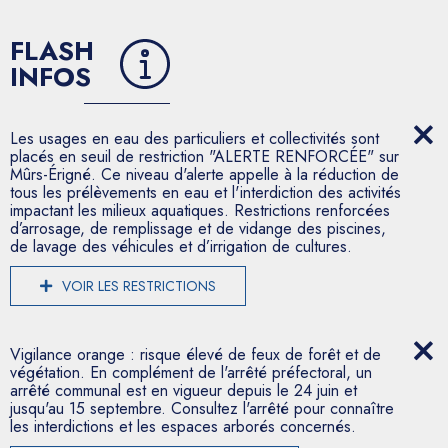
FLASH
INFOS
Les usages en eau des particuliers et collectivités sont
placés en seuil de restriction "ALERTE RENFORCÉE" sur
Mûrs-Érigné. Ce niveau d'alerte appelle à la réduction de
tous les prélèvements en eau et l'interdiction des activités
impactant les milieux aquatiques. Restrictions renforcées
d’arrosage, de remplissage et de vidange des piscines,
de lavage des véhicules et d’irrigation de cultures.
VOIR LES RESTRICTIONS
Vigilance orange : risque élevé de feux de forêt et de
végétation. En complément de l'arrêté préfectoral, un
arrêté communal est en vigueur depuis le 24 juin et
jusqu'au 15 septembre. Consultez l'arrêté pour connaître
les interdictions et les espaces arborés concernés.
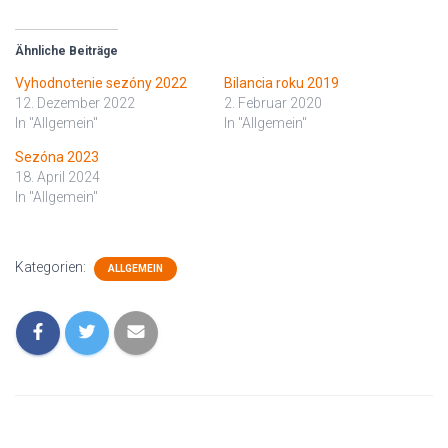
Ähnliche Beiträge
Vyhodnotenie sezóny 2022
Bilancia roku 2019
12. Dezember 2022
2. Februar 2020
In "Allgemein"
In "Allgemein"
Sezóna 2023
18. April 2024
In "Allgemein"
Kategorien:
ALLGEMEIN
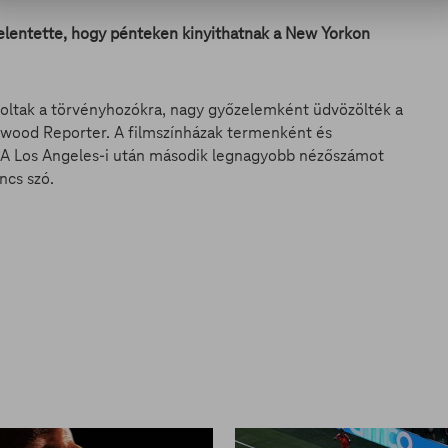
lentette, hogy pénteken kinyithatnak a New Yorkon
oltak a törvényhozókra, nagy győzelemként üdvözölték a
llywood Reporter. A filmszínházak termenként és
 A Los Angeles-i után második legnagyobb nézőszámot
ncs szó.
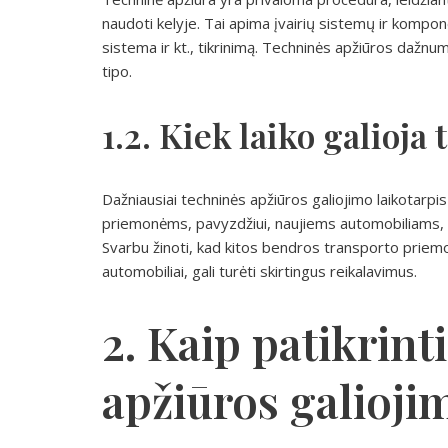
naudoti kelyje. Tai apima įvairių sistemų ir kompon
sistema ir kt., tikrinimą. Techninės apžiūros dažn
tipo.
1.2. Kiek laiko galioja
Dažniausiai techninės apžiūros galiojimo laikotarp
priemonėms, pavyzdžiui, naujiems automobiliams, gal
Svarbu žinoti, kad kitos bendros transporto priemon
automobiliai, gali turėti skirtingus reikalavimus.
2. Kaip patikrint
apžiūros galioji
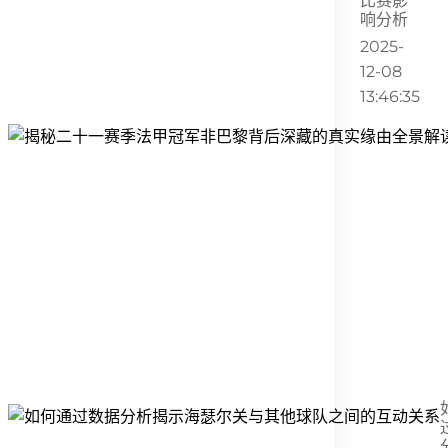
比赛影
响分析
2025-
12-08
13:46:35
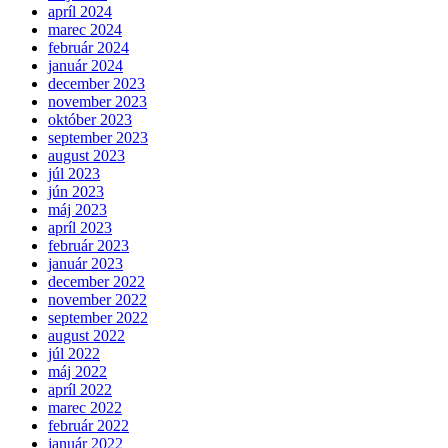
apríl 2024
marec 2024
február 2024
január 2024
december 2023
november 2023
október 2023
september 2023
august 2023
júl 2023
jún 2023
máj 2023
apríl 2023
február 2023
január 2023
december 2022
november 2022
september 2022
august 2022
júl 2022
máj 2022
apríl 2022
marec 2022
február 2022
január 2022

____

[About this task]: Reproduce, exactly and with no pictures, the lines from the line containing "Sezóna 2023" through the closing line of the data above, keeping both ends.

[Your solution]:
Sezóna 2023
18. April 2024
In "Allgemein"
Kategorien:
ALLGEMEIN
lentette, hogy pénteken kinyithatnak a New Yorkon
oltak a törvényhozókra, nagy győzelemként üdvözölték a
llywood Reporter. A filmszínházak termenként és
 A Los Angeles-i után második legnagyobb nézőszámot
ncs szó.
naudoti kelyje. Tai apima įvairių sistemų ir kompon
sistema ir kt., tikrinimą. Techninės apžiūros dažn
tipo.
1.2. Kiek laiko galioja
Dažniausiai techninės apžiūros galiojimo laikotarp
priemonėms, pavyzdžiui, naujiems automobiliams, gal
Svarbu žinoti, kad kitos bendros transporto priemon
automobiliai, gali turėti skirtingus reikalavimus.
2. Kaip patikrint
apžiūros galioji
比赛影
响分析
2025-
12-08
13:46:35
apríl 2024
marec 2024
február 2024
január 2024
december 2023
november 2023
október 2023
september 2023
august 2023
júl 2023
jún 2023
máj 2023
apríl 2023
február 2023
január 2023
december 2022
november 2022
september 2022
august 2022
júl 2022
máj 2022
apríl 2022
marec 2022
február 2022
január 2022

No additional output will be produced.